Casal de madeirenses está a tentar sair da Guiné-Bissau há cinco dias

Filipa Martins e o namorado, Paulo Oliveira, são dois madeirenses a tentar sair há cinco dias, sem sucesso, do arquipélago dos Bijagós, na Guiné-Bissau, onde, até agora, não foram registados quaisquer casos positivos de coronavírus. De férias...

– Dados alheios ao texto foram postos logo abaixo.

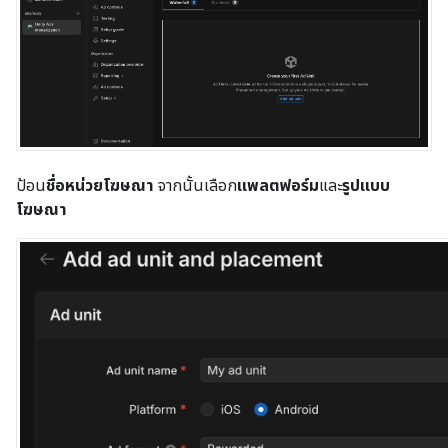
ป้อน
ชื่อหน่วยโฆษณา
จากนั้นเลือก
แพลตฟอร์ม
และ
รูปแบบ
โฆษณา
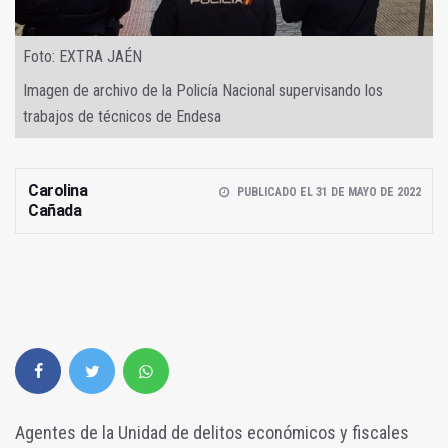
Foto: EXTRA JAÉN
Imagen de archivo de la Policía Nacional supervisando los
trabajos de técnicos de Endesa
Carolina
PUBLICADO EL 31 DE MAYO DE 2022
Cañada
Agentes de la Unidad de delitos económicos y fiscales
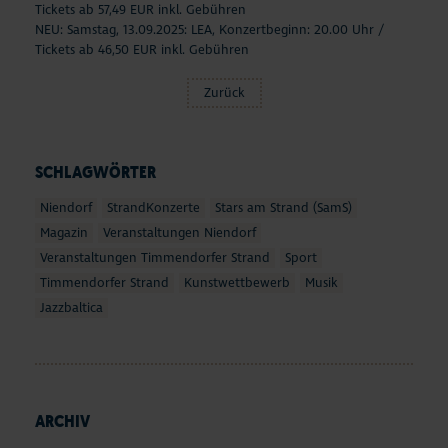
Tickets ab 57,49 EUR inkl. Gebühren
NEU: Samstag, 13.09.2025: LEA, Konzertbeginn: 20.00 Uhr /
Tickets ab 46,50 EUR inkl. Gebühren
Zurück
SCHLAGWÖRTER
Niendorf
StrandKonzerte
Stars am Strand (SamS)
Magazin
Veranstaltungen Niendorf
Veranstaltungen Timmendorfer Strand
Sport
Timmendorfer Strand
Kunstwettbewerb
Musik
Jazzbaltica
ARCHIV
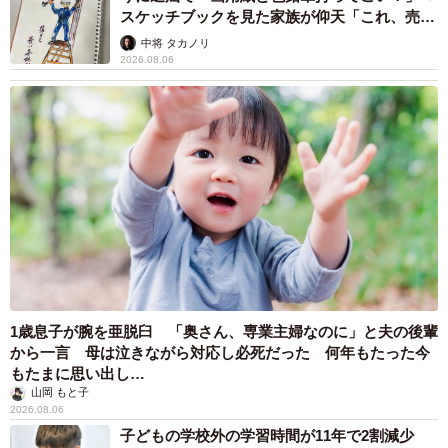
スケッチブックを見た家族が仰天「これ、売れ
ますよ…」
中将 タカノリ
2026.08.06
1歳息子が腕を亜脱臼 「奥さん、専業主婦なのに」と夫の後輩
から一言 母は泣きながら対応し必死だった 何年もたった今
もたまに思い出し…
山岡 もと子
2026.08.06
子どもの学校外の学習時間が11年で2割減少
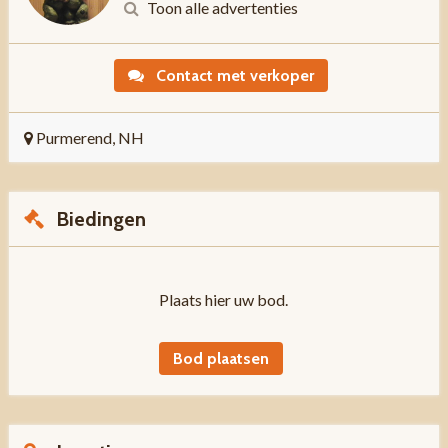
Toon alle advertenties
Contact met verkoper
Purmerend, NH
Biedingen
Plaats hier uw bod.
Bod plaatsen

Casal de madeirenses está a tentar sair da Guiné-Bissau há cinco dias
Filipa Martins e o namorado, Paulo Oliveira, são dois madeirenses a tentar sair há cinco dias, sem sucesso, do arquipélago dos Bijagós, na Guiné-Bissau, onde, até agora, não foram registados quaisquer casos positivos de coronavírus. De férias nesta região desde 5 de março e apercebendo-se do impacto que está a ter o surto de coronavírus, o casal entendeu que era “melhor interromper as férias e vir para Bissau, para regressar para Portugal”, começou por explicar ao JM Filipa Martins. Porém, esta é uma zona de difícil acesso, onde só se chega por barco (com a frequência de uma vez por semana) ou avião privado, o meio que acabaram por eleger. Quanto aos voos para Portugal, começaram a procurar “há cinco dias”. “Havia com paragem noutros sítios, mas não sabíamos como estariam as fronteiras. Mal por mal, achámos melhor ficar”, admitiu. Dessa forma, ligações diretas só havia para o dia 20 e a viagem do casal madeirense estava marcado para o dia seguinte, 21 de março. “Entretanto, fecharam as fronteiras e não sabemos de mais grande coisa”, adiantou-nos a madeirense. Já foram à Embaixada de Portugal na Guiné Bissau e deixaram os contactos, tendo-lhes sido dito para aguardarem. Também enviaram um email para a Linha de Emergência Covid-19 criada pelo Ministério dos Negócios Estrangeiros, mas sem resposta, “até agora”. Apesar das incertezas, Filipa Martins refere que estão “calmos e serenos. Na certeza de que haverá um voo para nos levar” e que o Governo Regional não fechará "as portas aos residentes". "Isso nem me passa pela cabeça", referiu. A forma como as autoridades locais estão a encarar a situação também os tranquiliza, já que, apesar de não haver casos, e as pessoas andarem, aparentemente, “sem receios na rua”, há toda uma série de precauções que foram tomadas. “Ninguém entra em lojas e estabelecimentos sem lavar as mãos e todos os funcionários usam máscaras e luvas”. E, conforme é possível perceber numa das fotografias que nos enviou, há um recipiente à porta de “todos os bancos, lojas, supermercados e restaurantes” e “ninguém entra sem lavar as mãos”, afiançou.